(1) Notice under this title must be
provided in the form of a record, except that oral notice of any
meeting of the board of directors may be given if expressly
authorized by the articles of incorporation or bylaws.
(2) Permissible means of transmission.
(a) Oral notice. Oral notice may be communicated in person,
by telephone, wire, or wireless equipment which does not transmit
a facsimile of the notice, or by any electronic means which does
not create a record. If these forms of oral notice are
impracticable, oral notice may be communicated by radio,
television, or other form of public broadcast communication.
(b) Notice provided in a tangible medium. Notice may be
provided in a tangible medium and be transmitted by mail, private
carrier, or personal delivery; telegraph or teletype; or
telephone, wire, or wireless equipment which transmits a
facsimile of the notice. If these forms of notice in a tangible
medium are impracticable, notice in a tangible medium may be
transmitted by an advertisement in a newspaper of general
circulation in the area where published.
(c) Notice provided in an electronic transmission.
(i) Notice may be provided in an electronic transmission and
be electronically transmitted.
(ii) Notice to shareholders or directors in an electronic
transmission is effective only with respect to shareholders and
directors that have consented, in the form of a record, to
receive electronically transmitted notices under this title and
designated in the consent the address, location, or system to
which these notices may be electronically transmitted and with
respect to a notice that otherwise complies with any other
requirements of this title and applicable federal law.

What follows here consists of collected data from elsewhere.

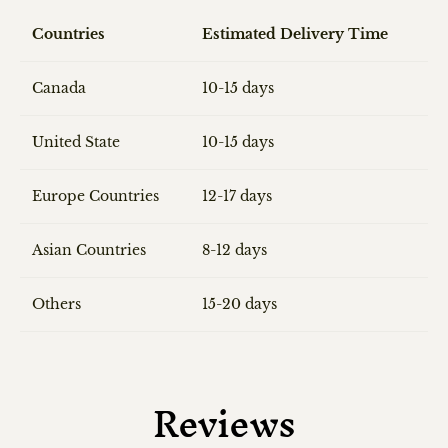
Countries
Estimated Delivery Time
Canada
10-15 days
United State
10-15 days
Europe Countries
12-17 days
Asian Countries
8-12 days
Others
15-20 days
Reviews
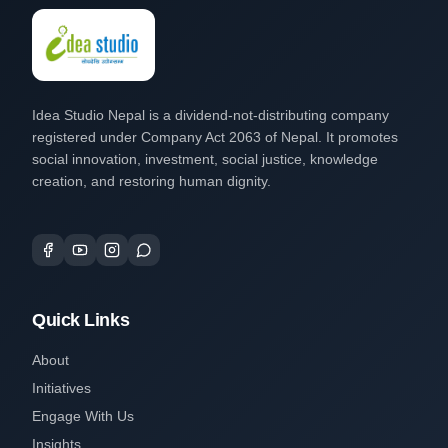
Idea Studio Nepal is a dividend-not-distributing company
registered under Company Act 2063 of Nepal. It promotes
social innovation, investment, social justice, knowledge
creation, and restoring human dignity.
Quick Links
About
Initiatives
Engage With Us
Insights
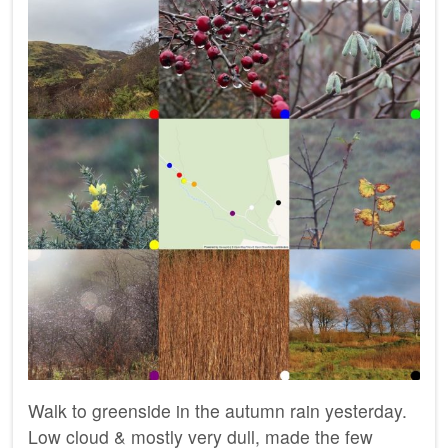
Walk to greenside in the autumn rain yesterday.
Low cloud & mostly very dull, made the few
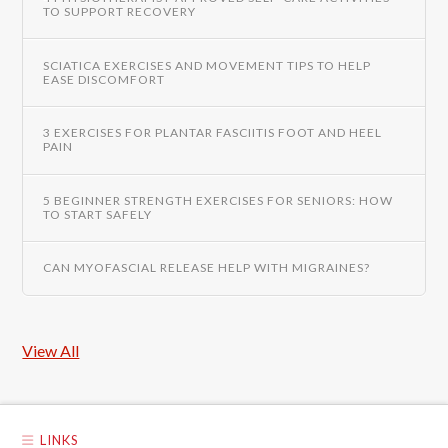
TO SUPPORT RECOVERY
SCIATICA EXERCISES AND MOVEMENT TIPS TO HELP
EASE DISCOMFORT
3 EXERCISES FOR PLANTAR FASCIITIS FOOT AND HEEL
PAIN
5 BEGINNER STRENGTH EXERCISES FOR SENIORS: HOW
TO START SAFELY
CAN MYOFASCIAL RELEASE HELP WITH MIGRAINES?
View All
LINKS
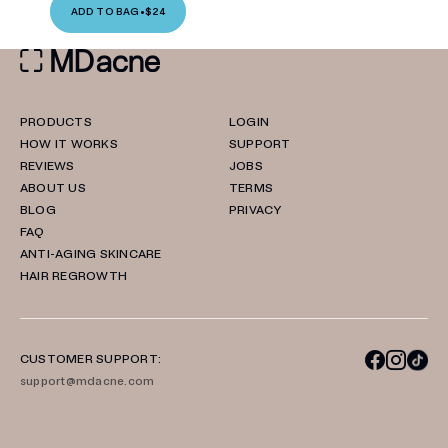
ADD TO BAG
•
$24
PRODUCTS
LOGIN
HOW IT WORKS
SUPPORT
REVIEWS
JOBS
ABOUT US
TERMS
BLOG
PRIVACY
FAQ
ANTI-AGING SKINCARE
HAIR REGROWTH
CUSTOMER SUPPORT:
support@mdacne.com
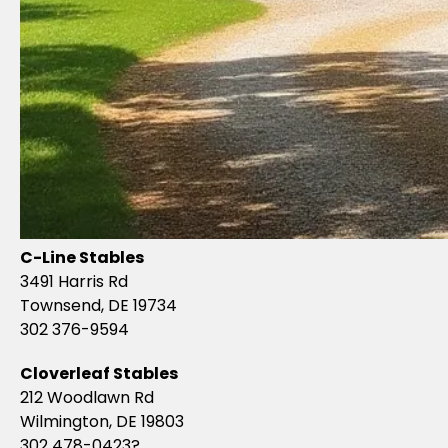
C-Line Stables
3491 Harris Rd
Townsend, DE 19734
302 376-9594
Cloverleaf Stables
212 Woodlawn Rd
Wilmington, DE 19803
302 478-0423?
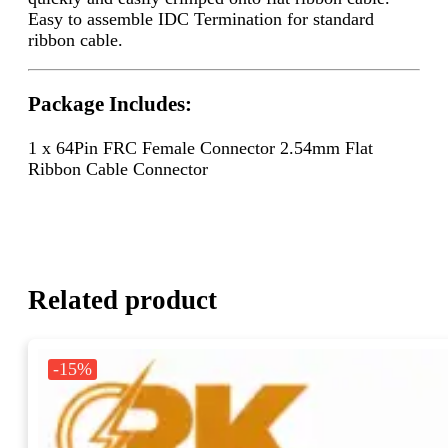
Easy to assemble IDC Termination for standard
ribbon cable.
Package Includes:
1 x 64Pin FRC Female Connector 2.54mm Flat
Ribbon Cable Connector
Related product
-15%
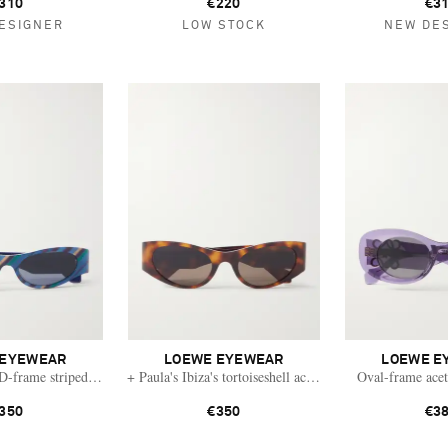
310
€220
€3
ESIGNER
LOW STOCK
NEW DE
 EYEWEAR
LOEWE EYEWEAR
LOEWE E
 D-frame striped acetate sunglasses
+ Paula's Ibiza's tortoiseshell acetate sunglasses
Oval-frame acet
350
€350
€3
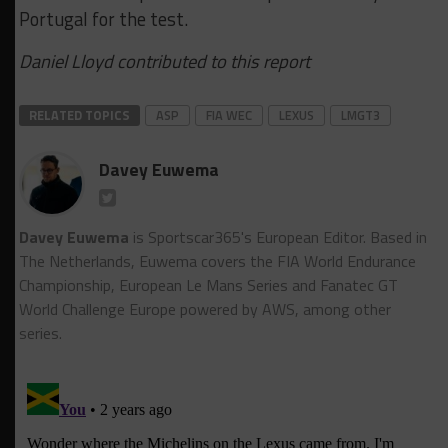
Portugal for the test.
Daniel Lloyd contributed to this report
RELATED TOPICS
ASP
FIA WEC
LEXUS
LMGT3
Davey Euwema
Davey Euwema
is Sportscar365's European Editor. Based in
The Netherlands, Euwema covers the FIA World Endurance
Championship, European Le Mans Series and Fanatec GT
World Challenge Europe powered by AWS, among other
series.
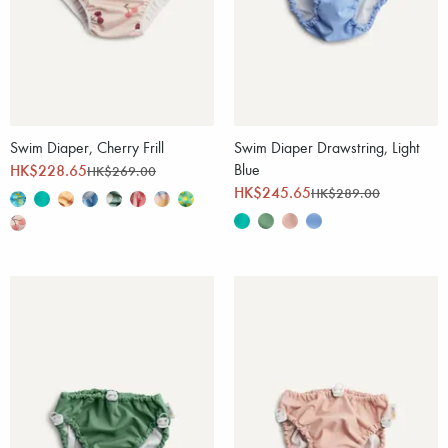
Swim Diaper, Cherry Frill
Swim Diaper Drawstring, Light
HK$228.65
Blue
HK$269.00
HK$245.65
HK$289.00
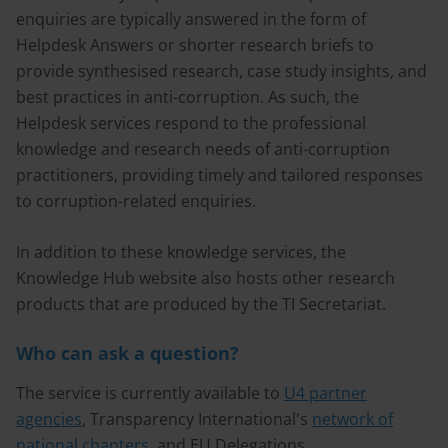
enquiries are typically answered in the form of
Helpdesk Answers or shorter research briefs to
provide synthesised research, case study insights, and
best practices in anti-corruption. As such, the
Helpdesk services respond to the professional
knowledge and research needs of anti-corruption
practitioners, providing timely and tailored responses
to corruption-related enquiries.
In addition to these knowledge services, the
Knowledge Hub website also hosts other research
products that are produced by the TI Secretariat.
Who can ask a question?
The service is currently available to
U4 partner
agencies
, Transparency International's
network of
national chapters
, and EU Delegations.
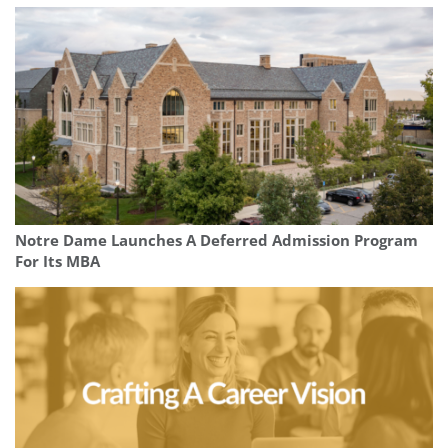
Notre Dame Launches A Deferred Admission Program
For Its MBA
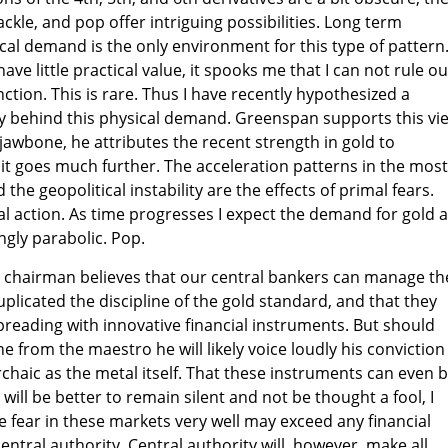
kle, and pop offer intriguing possibilities. Long term
cal demand is the only environment for this type of pattern
ve little practical value, it spooks me that I can not rule ou
ction. This is rare. Thus I have recently hypothesized a
ely behind this physical demand. Greenspan supports this vi
jawbone, he attributes the recent strength in gold to
ut it goes much further. The acceleration patterns in the most
the geopolitical instability are the effects of primal fears.
l action. As time progresses I expect the demand for gold 
ngly parabolic. Pop.
 chairman believes that our central bankers can manage th
uplicated the discipline of the gold standard, and that they
reading with innovative financial instruments. But should
 from the maestro he will likely voice loudly his conviction
archaic as the metal itself. That these instruments can even 
ill be better to remain silent and not be thought a fool, I
e fear in these markets very well may exceed any financial
central authority. Central authority will, however, make all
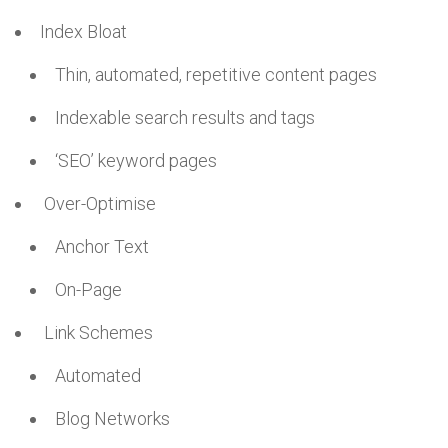
Index Bloat
Thin, automated, repetitive content pages
Indexable search results and tags
‘SEO’ keyword pages
Over-Optimise
Anchor Text
On-Page
Link Schemes
Automated
Blog Networks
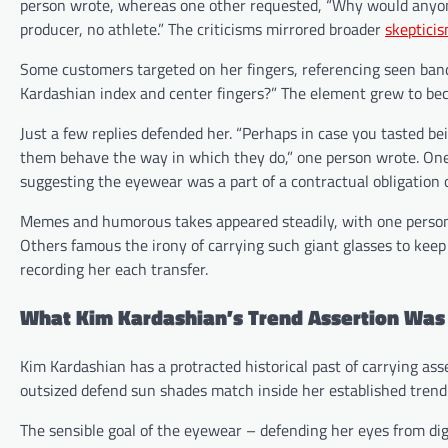
person wrote, whereas one other requested, “Why would anyone 
producer, no athlete.” The criticisms mirrored broader
skepticis
Some customers targeted on her fingers, referencing seen ban
Kardashian index and center fingers?” The element grew to bec
Just a few replies defended her. “Perhaps in case you tasted be
them behave the way in which they do,” one person wrote. One 
suggesting the eyewear was a part of a contractual obligation 
Memes and humorous takes appeared steadily, with one person w
Others famous the irony of carrying such giant glasses to ke
recording her each transfer.
What Kim Kardashian’s Trend Assertion Was
Kim Kardashian has a protracted historical past of carrying as
outsized defend sun shades match inside her established trend
The sensible goal of the eyewear – defending her eyes from dig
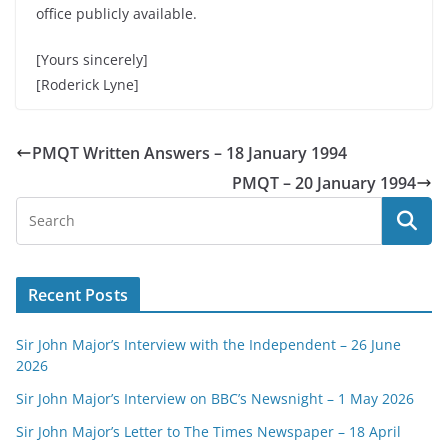
office publicly available.
[Yours sincerely]
[Roderick Lyne]
PMQT Written Answers – 18 January 1994
PMQT – 20 January 1994
Recent Posts
Sir John Major’s Interview with the Independent – 26 June
2026
Sir John Major’s Interview on BBC’s Newsnight – 1 May 2026
Sir John Major’s Letter to The Times Newspaper – 18 April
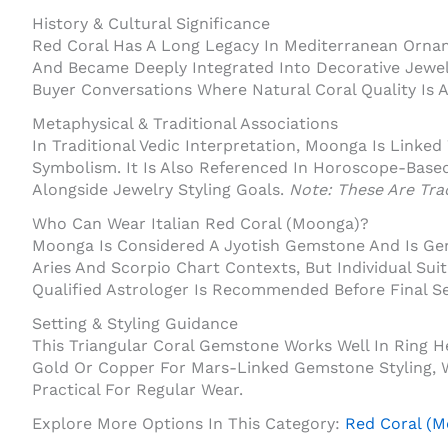
History & Cultural Significance
Red Coral Has A Long Legacy In Mediterranean Ornam
And Became Deeply Integrated Into Decorative Jewel
Buyer Conversations Where Natural Coral Quality Is 
Metaphysical & Traditional Associations
In Traditional Vedic Interpretation, Moonga Is Linked
Symbolism. It Is Also Referenced In Horoscope-Base
Alongside Jewelry Styling Goals.
Note: These Are Trad
Who Can Wear Italian Red Coral (Moonga)?
Moonga Is Considered A Jyotish Gemstone And Is Gene
Aries And Scorpio Chart Contexts, But Individual Sui
Qualified Astrologer Is Recommended Before Final Se
Setting & Styling Guidance
This Triangular Coral Gemstone Works Well In Ring H
Gold Or Copper For Mars-Linked Gemstone Styling, Wh
Practical For Regular Wear.
Explore More Options In This Category:
Red Coral (M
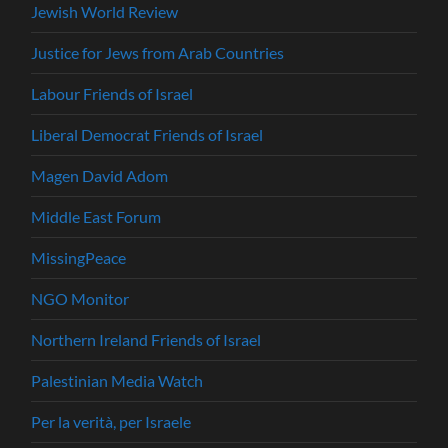
Jewish World Review
Justice for Jews from Arab Countries
Labour Friends of Israel
Liberal Democrat Friends of Israel
Magen David Adom
Middle East Forum
MissingPeace
NGO Monitor
Northern Ireland Friends of Israel
Palestinian Media Watch
Per la verità, per Israele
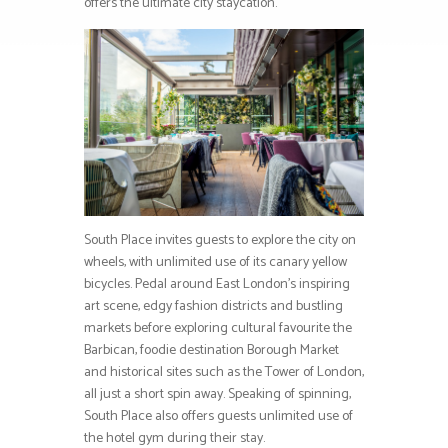
offers the ultimate city staycation.
South Place invites guests to explore the city on
wheels, with unlimited use of its canary yellow
bicycles. Pedal around East London’s inspiring
art scene, edgy fashion districts and bustling
markets before exploring cultural favourite the
Barbican, foodie destination Borough Market
and historical sites such as the Tower of London,
all just a short spin away. Speaking of spinning,
South Place also offers guests unlimited use of
the hotel gym during their stay.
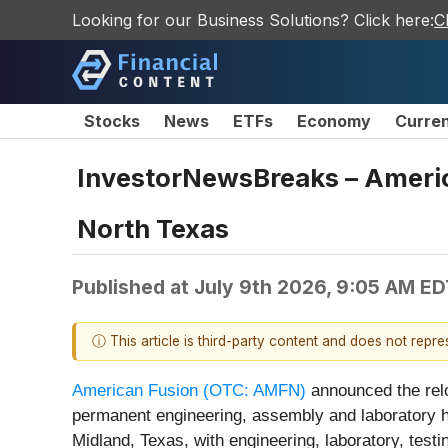
Looking for our Business Solutions? Click here:
C
Stocks
News
ETFs
Economy
Curre
InvestorNewsBreaks – Americ
North Texas
Published at
July 9th 2026, 9:05 AM ED
ⓘ This article is third-party content and does not repr
American Fusion (OTC: AMFN)
announced the reloc
permanent engineering, assembly and laboratory h
Midland, Texas, with engineering, laboratory, test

(A) Notice to shareholders or directors for this purpose
includes material that this title requires or permits to
accompany the notice.
(B) A shareholder or director who has consented to receipt
of electronically transmitted notices may revoke this consent by
delivering a revocation to the corporation in the form of a
record.
(C) The consent of any shareholder or director is revoked if
(I) the corporation is unable to electronically transmit two
consecutive notices given by the corporation in accordance with
the consent, and (II) this inability becomes known to the
secretary of the corporation, the transfer agent, or any other
person responsible for giving the notice. The inadvertent
failure by the corporation to treat this inability as a
revocation does not invalidate any meeting or other action.
(iii) Notice to shareholders or directors who have consented
to receipt of electronically transmitted notices may be provided
by (A) posting the notice on an electronic network and (B)
delivering to the shareholder or director a separate record of
the posting, together with comprehensible instructions regarding
how to obtain access to the posting on the electronic network.
(iv) Notice to a domestic or foreign corporation, authorized
to transact business in this state, in an electronic transmission
is effective only with respect to a corporation that has
designated in a record an address, location, or system to which
the notices may be electronically transmitted.
(3) Effective time and date of notice.
(a) Oral notice. Oral notice is effective when received.
(b) Notice provided in a tangible medium.
(i) Notice in a tangible medium, if in a comprehensible
form, is effective at the earliest of the following:
(A) If expressly authorized by the articles of incorporation
or bylaws, and if notice is sent to the person's address,
telephone number, or other number appearing on the records of the
corporation, when dispatched by telegraph, teletype, or facsimile
equipment;
(B) When received;
(C) Except as provided in (b)(ii) of this subsection, five
days after its deposit in the United States mail, as evidenced by
the postmark, if mailed with first-class postage, prepaid and
correctly addressed; or
(D) On the date shown on the return receipt, if sent by
registered or certified mail, return receipt requested, and the
receipt is signed by or on behalf of the addressee.
(ii) Notice in a tangible medium by a domestic or foreign
corporation to its shareholder, if in a comprehensible form and
correctly addressed to the shareholder's address shown in the
corporation's current record of shareholders, is effective:
(A) When mailed, if mailed with first-class postage prepaid;
and
(B) When dispatched, if prepaid, by air courier.
(iii) Notice in a tangible medium to a domestic or foreign
corporation, authorized to transact business in this state, may
be addressed to the corporation's registered agent at its
registered office or to the corporation or its secretary at its
principal office shown in its most recent annual report, or in
the case of a foreign corporation that has not yet delivered its
annual report in its application for a certificate of authority.
(c) Notice provided in an electronic transmission. Notice
provided in an electronic transmission, if in comprehensible
form, is effective when it: (i) Is electronically transmitted to
an address, location, or system designated by the recipient for
that purpose; or (ii) has been posted on an electronic network
and a separate record of the posting has been delivered to the
recipient together with comprehensible instructions regarding how
to obtain access to the posting on the electronic network.
(4) If this title prescribes notice requirements for
particular circumstances, those requirements govern. If articles
of incorporation or bylaws prescribe notice requirements, not
inconsistent with this section or other provisions of this title,
those requirements govern.
[2002 c 297 § 10; 1991 c 72 § 29; 1990 c 178 § 2; 1989 c 165 § 15.]
NOTES:
Effective date -- 1990 c 178: See note following RCW 23B.01.220.